Is it inconceivable, instead, for the three oil majors to come together and set up one refinery with an initial capacity of 15-20 million tonnes? This could then be enhanced with time to three times this figure, which will then put it at par with the capacities of private sector companies like Reliance and Essar. This principle could then apply to creation of allied infrastructure like pipelines, tankages etc.

The cynics will rightly argue that this is easier said than done. After all, it wasn't too long ago when Petronet India was created to promote the ‘common carrier' concept for product pipelines in the downstream space. The idea was to provide easy and affordable access to all participating oil companies. However, there were reports that some of them weren't prepared to be part of this initiative, since it would mean sharing their infrastructure. Some others decided to commission their own projects outside the common carrier space, and with the Government doing little to help the cause, the Petronet India concept fizzled out.

When there were such ego conflicts then, where is the assurance that these oil companies can come together this time around? For one thing, the scenario has dramatically changed, especially from the viewpoint of their financial muscle. IOC, for instance, continues to be the market leader, but is clearly a shadow of its former self, thanks largely to the fuel subsidy issue which has left its balance sheet battered. HPCL and BPCL, likewise, were much better off some years ago, before the crude price spiral hit them.

RESTRUCTURING

Ironically, the Government had got these companies to take care of their struggling standalone refining counterparts in a restructuring exercise some years ago. As a result, Kochi Refineries became part of the BPCL kitty, while IOC took charge of Chennai Petroleum Corporation and Bongaigaon Refinery and Petrochemicals. This was the best bet to guarantee the wellbeing of these standalone entities, while IOC and BPCL got additional refining capacity in the bargain.

A lot of water has flowed under the bridge since then, and the time has now come to make sure that the three refining giants continue to stay financially strong, while fulfilling their basic goal of providing fuel supplies across the vast Indian terrain. It doesn't make sense to compete any longer when their survival could be at stake in the future for want of adequate liquidity.

In the recent past, experts have mooted a merger between IOC and ONGC to create a mega entity in the upstream and downstream space. In fact, the two companies had also come together in the late-1990s to combine their skills in areas like refining, exploration, power and petrochemicals, but the script didn't go according to plan.
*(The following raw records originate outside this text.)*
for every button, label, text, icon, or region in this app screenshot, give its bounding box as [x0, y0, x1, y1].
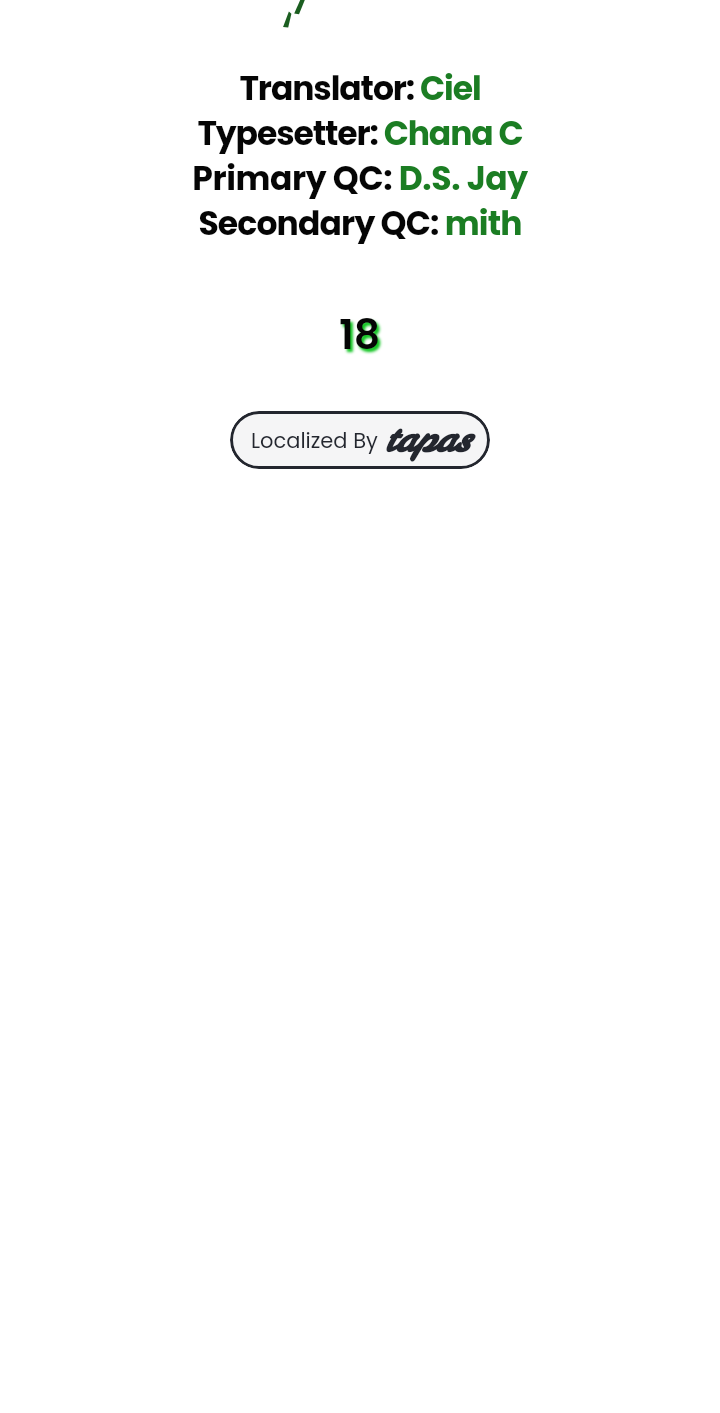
- staticText: 18: [339, 306, 381, 363]
- staticText: Secondary QC: mith: [198, 200, 522, 245]
- staticText: Localized By: [251, 426, 378, 455]
- staticText: Primary QC: D.S. Jay: [192, 155, 528, 200]
- staticText: Translator: Ciel: [239, 65, 481, 110]
- button[interactable]: Localized By tapas: [230, 411, 490, 469]
- staticText: Typesetter: Chana C: [197, 110, 523, 155]
- staticText: tapas: [383, 416, 469, 463]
Prior to this, ONGC had even contemplated picking up a stake in BPCL's Bina refinery and, eventually, got a bigger foothold in the marketing arena through its acquisition of Mangalore Refinery and Petrochemicals. However, it has had to confine its focus to the exploration arena, given that the country imports a lion's share of its crude requirements and increasing domestic availability is, naturally, top priority.

India's public sector oil refining companies are going through some of their biggest tribulations in recent times. There is little point competing amongst themselves, when their common owner, the Government of India, just cannot throw them a stronger lifeline for support. The only way out during these times of adversity is to come together and take the story forward. This could well pave the way for a merger between IOC, HPCL and BPCL in the coming years.